## What this task involves
Give only the number of lines in the records that contain the word "REVESTIMIENTO".

## Source information
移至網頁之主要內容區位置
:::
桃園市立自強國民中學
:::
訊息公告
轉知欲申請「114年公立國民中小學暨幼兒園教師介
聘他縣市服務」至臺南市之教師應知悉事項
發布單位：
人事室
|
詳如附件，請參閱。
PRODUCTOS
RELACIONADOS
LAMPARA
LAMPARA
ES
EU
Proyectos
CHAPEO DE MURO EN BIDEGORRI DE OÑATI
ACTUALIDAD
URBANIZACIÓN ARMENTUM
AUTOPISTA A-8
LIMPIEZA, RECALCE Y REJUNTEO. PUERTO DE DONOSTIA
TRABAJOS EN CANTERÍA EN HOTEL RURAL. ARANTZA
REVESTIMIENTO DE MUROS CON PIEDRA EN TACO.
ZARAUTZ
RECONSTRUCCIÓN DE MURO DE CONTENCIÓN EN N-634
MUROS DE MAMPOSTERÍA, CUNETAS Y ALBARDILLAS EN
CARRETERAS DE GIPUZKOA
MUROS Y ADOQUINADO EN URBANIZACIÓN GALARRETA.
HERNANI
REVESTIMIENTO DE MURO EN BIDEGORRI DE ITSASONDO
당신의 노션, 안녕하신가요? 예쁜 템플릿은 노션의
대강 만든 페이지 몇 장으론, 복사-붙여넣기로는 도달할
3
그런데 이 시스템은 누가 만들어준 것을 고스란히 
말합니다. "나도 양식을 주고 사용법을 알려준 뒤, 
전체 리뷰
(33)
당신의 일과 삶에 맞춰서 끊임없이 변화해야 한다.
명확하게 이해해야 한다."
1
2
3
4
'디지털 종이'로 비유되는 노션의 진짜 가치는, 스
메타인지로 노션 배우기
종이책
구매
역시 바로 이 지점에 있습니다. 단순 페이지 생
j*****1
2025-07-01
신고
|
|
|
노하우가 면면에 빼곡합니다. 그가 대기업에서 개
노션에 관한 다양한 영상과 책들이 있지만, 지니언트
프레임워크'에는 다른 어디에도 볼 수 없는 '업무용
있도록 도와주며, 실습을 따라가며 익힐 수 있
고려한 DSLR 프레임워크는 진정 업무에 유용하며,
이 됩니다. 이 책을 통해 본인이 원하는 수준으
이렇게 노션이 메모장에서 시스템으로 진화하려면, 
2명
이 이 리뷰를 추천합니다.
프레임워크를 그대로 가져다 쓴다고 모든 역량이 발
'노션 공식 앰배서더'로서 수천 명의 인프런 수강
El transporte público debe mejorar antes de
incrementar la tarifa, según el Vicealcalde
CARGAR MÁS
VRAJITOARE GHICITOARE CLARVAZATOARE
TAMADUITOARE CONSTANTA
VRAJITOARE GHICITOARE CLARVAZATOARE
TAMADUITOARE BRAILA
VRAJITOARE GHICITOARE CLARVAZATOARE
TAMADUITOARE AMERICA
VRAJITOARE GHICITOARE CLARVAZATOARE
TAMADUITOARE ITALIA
...
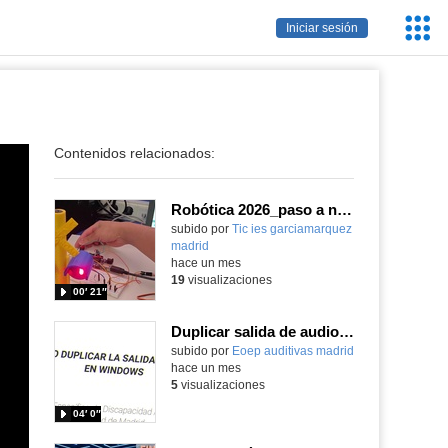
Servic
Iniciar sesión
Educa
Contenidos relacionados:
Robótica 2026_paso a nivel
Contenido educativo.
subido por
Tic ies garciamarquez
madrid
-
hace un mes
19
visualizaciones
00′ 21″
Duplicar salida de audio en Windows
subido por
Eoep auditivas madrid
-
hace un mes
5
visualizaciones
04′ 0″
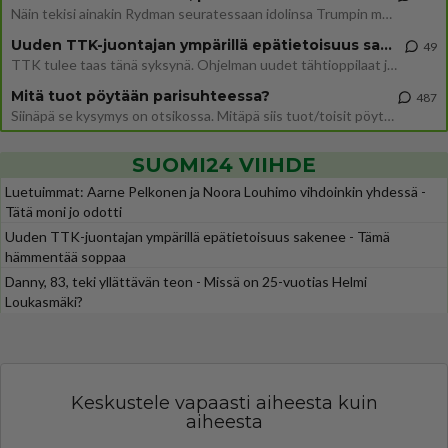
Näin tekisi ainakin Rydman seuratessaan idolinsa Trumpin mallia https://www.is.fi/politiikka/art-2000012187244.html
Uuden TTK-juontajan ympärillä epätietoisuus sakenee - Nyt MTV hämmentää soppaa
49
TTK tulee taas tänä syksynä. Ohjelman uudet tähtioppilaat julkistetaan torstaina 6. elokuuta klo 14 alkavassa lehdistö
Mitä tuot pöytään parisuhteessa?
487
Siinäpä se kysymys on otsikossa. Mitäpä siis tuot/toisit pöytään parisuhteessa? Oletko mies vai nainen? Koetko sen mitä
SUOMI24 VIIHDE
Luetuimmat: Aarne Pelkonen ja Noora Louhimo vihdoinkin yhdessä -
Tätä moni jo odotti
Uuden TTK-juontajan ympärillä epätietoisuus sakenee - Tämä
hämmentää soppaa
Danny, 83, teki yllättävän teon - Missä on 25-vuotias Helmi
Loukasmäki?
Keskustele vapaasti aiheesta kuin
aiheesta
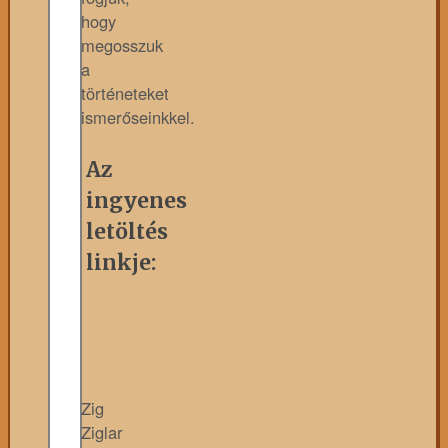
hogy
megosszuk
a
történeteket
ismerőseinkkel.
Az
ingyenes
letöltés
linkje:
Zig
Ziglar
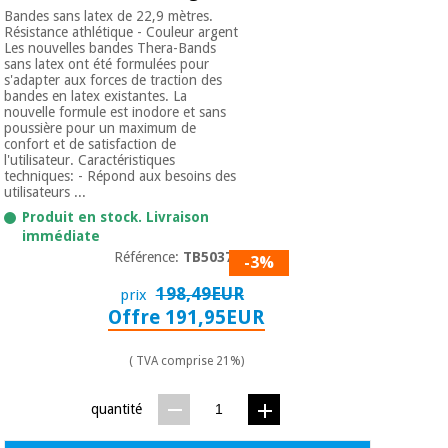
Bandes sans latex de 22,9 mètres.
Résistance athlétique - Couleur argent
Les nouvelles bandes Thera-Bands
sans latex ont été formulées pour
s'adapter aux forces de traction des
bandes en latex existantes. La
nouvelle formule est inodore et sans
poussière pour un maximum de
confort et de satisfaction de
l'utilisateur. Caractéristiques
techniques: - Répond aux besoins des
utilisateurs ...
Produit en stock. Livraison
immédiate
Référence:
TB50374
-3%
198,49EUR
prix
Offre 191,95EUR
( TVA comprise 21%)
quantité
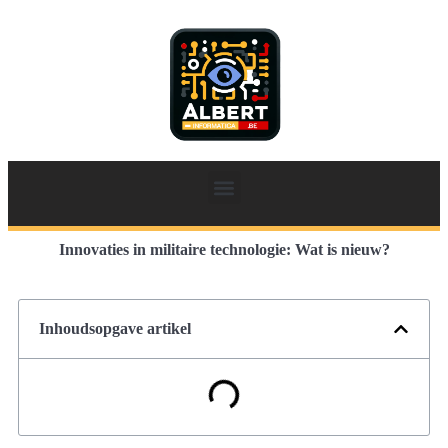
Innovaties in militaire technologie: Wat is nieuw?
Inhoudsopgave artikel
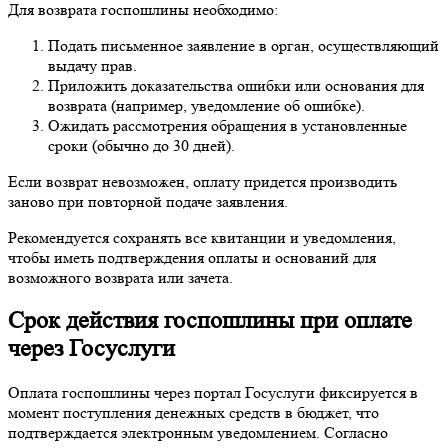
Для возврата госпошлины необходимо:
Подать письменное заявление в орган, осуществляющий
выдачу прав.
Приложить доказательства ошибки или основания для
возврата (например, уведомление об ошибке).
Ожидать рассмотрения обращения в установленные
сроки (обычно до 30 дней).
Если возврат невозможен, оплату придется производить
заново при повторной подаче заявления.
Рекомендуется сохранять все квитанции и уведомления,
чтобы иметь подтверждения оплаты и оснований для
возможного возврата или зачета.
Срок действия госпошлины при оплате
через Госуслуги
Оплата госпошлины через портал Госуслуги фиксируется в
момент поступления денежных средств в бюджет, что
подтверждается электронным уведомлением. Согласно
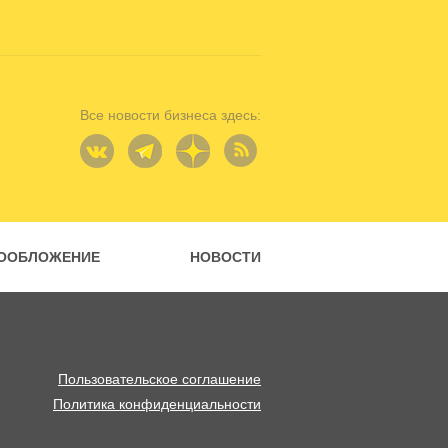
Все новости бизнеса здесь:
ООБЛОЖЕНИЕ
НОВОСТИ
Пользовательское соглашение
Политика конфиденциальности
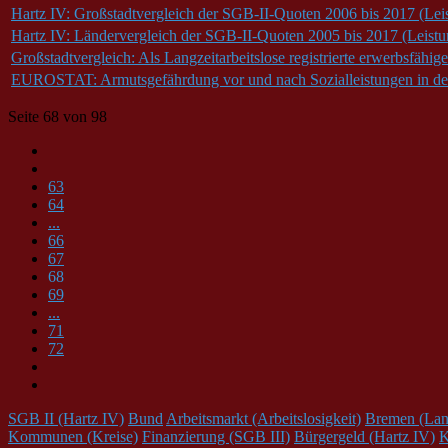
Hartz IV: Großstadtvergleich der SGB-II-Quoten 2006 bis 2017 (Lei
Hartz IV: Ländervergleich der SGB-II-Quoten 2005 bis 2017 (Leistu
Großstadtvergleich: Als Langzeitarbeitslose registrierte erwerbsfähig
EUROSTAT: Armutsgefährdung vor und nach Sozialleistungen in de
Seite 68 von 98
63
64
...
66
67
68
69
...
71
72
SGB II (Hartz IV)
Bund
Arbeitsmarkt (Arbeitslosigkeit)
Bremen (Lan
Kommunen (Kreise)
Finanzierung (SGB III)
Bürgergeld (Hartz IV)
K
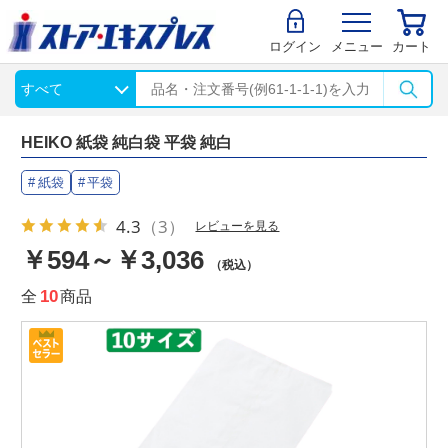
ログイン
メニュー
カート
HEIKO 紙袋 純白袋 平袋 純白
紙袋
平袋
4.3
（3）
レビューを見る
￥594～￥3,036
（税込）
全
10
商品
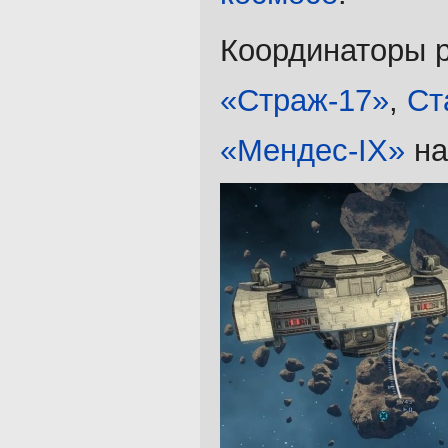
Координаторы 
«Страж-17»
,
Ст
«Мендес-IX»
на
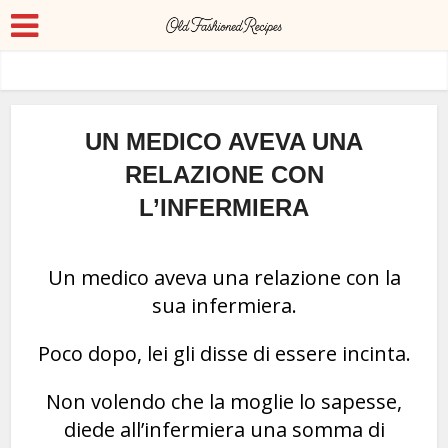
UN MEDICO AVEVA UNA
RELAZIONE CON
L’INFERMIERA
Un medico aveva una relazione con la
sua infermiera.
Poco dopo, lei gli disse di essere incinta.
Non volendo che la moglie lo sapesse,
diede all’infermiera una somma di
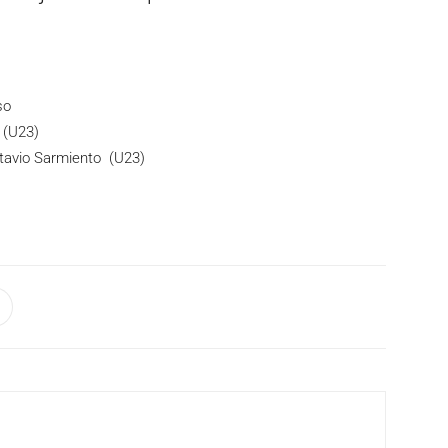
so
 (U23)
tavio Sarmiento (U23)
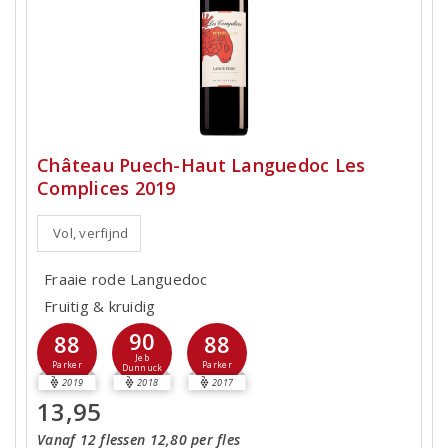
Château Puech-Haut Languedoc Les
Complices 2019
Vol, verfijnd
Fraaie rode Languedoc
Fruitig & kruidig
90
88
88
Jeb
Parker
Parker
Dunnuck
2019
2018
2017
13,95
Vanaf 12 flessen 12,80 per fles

## Task answer
2